Monday, 28 September 2009

5 - 0 To Shaw For Men

This time out it is the turn of Shaw For Men to answer the questions that no-one particularly wants.
Here are Shaw For Men's hopes and thoughts on the current campaign:


5-0


1. How do you think you'll fare this time out? Better than last season's scrape and narrow avoidance of the Cuddihy Cup?
I will be reaching for the stars and will at the very least achieve a top 3 finish.

2. Who would you class as your deadliest rival(s) in the competition?
Everyone is the enemy, I have no friends in the world of prem predictor, I take a great pleasure in watching those around me slide down the table as I continue my inevitable march to the top.

3. Who would you most like to see win the Cuddihy Cup this term?
It has to be cuddihy, it is his name on the trophy after all.

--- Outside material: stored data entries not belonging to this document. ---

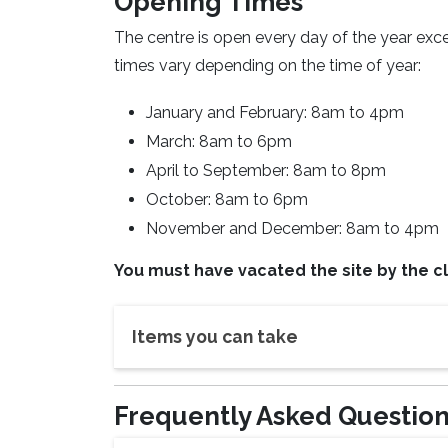
Opening Times
The centre is open every day of the year ex
times vary depending on the time of year:
January and February: 8am to 4pm
March: 8am to 6pm
April to September: 8am to 8pm
October: 8am to 6pm
November and December: 8am to 4pm
You must have vacated the site by the cl
Items you can take
Frequently Asked Questio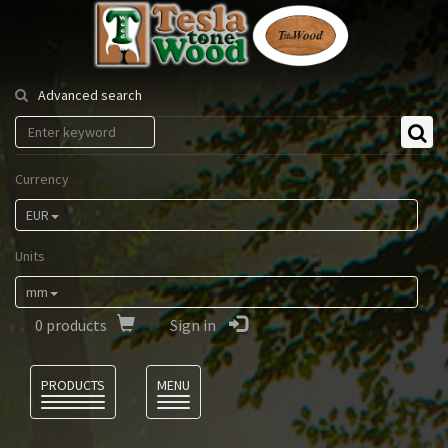
Tesla
Tonewood
Advanced search
Currency
EUR
Units
mm
0
products
Sign in
Language
PRODUCTS
MENU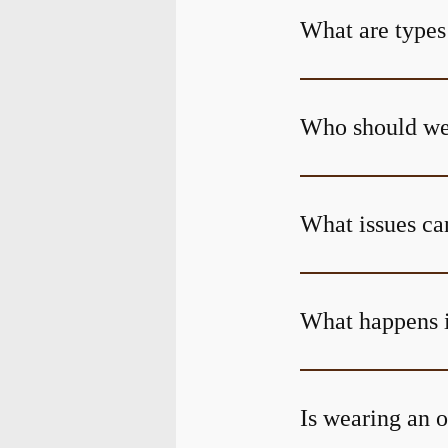
What are types
Who should wea
What issues can
What happens i
Is wearing an o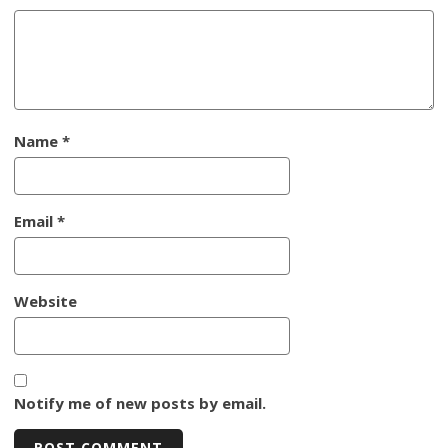
Name
*
Email
*
Website
Notify me of new posts by email.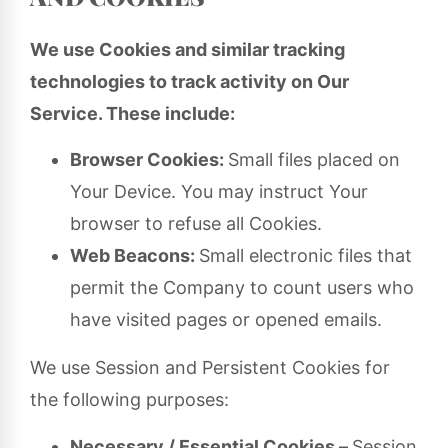
We use Cookies and similar tracking
technologies to track activity on Our
Service. These include:
Browser Cookies:
Small files placed on
Your Device. You may instruct Your
browser to refuse all Cookies.
Web Beacons:
Small electronic files that
permit the Company to count users who
have visited pages or opened emails.
We use Session and Persistent Cookies for
the following purposes:
Necessary / Essential Cookies –
Session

4. What/who would you choose as a mascot/symbol to represent you in this season's competition?
The mascot:











5. During the third act of Gail Porter's latest and possibly greatest opera, "Jeremy Kyle's Weekend in Hemel Hempstead on a Tuesday" featuring Russell Watson, Bruce Hornsby and Angus Deayton, two of the deadliest ex-footballing Adrians - messrs Littlejohn and Heath - interrupt the performance by releasing a plague of deadly six-yard box finishing onto the front 4 rows of the crowd.
A mixture of panic and wonder grips the Royal Albert Hall.
Disturbed by this unprovoked display of goalscoring prowess, you unleash 2 former stalward defenders - both called Steve - onto Littlejohn and Heath to prevent any further threat.
Which 2 former defending Steve's do you choose to curb the Littlejohn/Heath axis and what tactics would you give them?
I would choose Mr Bruce and Bould. Tactics would be a all out knee high assault followed by a swift headbutt.